Opinion
12-20-2016
Pollack, Pollack, Isaac & DeCicco, LLP, New York City (Brian J. Isaac of counsel), for appellant. Lewis Johs Avallone Aviles, LLP, Islandia (Robert A. Lifson of counsel), for Manhattanville College, respondent. Burke, Conway, Loccisano & Dillon, White Plains (Thomas J. Burke and Martin Galvin of counsel), for TJR, Inc., respondent.
Pollack, Pollack, Isaac & DeCicco, LLP, New York City (Brian J. Isaac of counsel), for appellant.
Lewis Johs Avallone Aviles, LLP, Islandia (Robert A. Lifson of counsel), for Manhattanville College, respondent.
Burke, Conway, Loccisano & Dillon, White Plains (Thomas J. Burke and Martin Galvin of counsel), for TJR, Inc., respondent.

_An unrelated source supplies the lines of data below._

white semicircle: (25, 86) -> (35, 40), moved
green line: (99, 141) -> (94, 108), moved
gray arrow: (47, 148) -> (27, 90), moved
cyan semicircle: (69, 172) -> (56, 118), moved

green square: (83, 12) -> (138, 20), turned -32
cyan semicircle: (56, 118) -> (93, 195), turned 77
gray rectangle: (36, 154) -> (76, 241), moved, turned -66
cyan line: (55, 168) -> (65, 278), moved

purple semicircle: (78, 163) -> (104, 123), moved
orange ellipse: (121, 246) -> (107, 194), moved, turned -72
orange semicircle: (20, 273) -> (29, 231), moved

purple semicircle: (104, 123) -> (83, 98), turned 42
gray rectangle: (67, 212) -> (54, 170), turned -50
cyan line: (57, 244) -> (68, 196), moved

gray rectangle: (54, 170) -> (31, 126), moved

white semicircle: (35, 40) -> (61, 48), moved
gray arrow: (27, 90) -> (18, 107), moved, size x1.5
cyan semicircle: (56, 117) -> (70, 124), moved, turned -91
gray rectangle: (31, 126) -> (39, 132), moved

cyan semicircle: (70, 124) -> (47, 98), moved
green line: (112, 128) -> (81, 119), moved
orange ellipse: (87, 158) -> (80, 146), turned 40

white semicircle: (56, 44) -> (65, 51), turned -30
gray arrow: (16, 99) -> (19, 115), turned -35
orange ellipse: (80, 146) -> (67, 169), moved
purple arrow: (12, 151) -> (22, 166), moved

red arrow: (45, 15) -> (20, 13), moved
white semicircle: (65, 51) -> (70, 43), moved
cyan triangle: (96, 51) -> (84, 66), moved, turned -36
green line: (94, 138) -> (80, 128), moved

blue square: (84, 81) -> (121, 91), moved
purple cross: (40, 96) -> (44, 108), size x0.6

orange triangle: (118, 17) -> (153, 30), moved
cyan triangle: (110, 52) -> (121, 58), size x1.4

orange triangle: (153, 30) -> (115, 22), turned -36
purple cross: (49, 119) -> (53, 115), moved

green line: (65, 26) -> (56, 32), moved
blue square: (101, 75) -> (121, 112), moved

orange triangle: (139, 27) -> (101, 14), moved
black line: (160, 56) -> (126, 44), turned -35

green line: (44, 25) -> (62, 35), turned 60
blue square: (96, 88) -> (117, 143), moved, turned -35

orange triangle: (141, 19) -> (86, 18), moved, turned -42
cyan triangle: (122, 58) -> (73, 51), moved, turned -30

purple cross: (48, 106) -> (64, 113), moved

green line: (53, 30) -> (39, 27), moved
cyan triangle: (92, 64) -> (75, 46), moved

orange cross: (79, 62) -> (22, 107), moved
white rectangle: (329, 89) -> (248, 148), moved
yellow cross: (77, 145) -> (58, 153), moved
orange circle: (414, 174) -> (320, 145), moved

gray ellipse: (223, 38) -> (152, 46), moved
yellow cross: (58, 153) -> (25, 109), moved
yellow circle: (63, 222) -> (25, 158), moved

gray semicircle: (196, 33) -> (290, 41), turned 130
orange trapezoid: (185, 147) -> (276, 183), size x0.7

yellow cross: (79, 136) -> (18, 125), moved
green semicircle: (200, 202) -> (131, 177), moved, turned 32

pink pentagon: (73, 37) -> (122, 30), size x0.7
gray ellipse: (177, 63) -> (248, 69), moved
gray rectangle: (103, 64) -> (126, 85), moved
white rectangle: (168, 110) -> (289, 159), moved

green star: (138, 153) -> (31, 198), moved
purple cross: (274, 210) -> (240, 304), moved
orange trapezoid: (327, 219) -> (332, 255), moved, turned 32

On review of submissions pursuant to section 500.11 of the Rules of the Court of Appeals (22 NYCRR 500.11 ), order, insofar as appealed from, modified, without costs, by granting plaintiff's motion for partial summary judgment on the issue of liability on his Labor Law § 240(1) claim against defendants Manhattanville College and TJR, Inc. and, as so modified, affirmed, and certified question answered in the negative. Defendants failed to raise a triable issue of fact whether the plaintiff was the sole proximate cause of his accident (see Barreto v. Metropolitan Transp. Auth., 25 N.Y.3d 426, 433–434, 13 N.Y.S.3d 305, 34 N.E.3d 815 [2015] ).
Chief Judge DiFIORE and Judges PIGOTT, RIVERA, ABDUS–SALAAM, STEIN, FAHEY and GARCIA concur.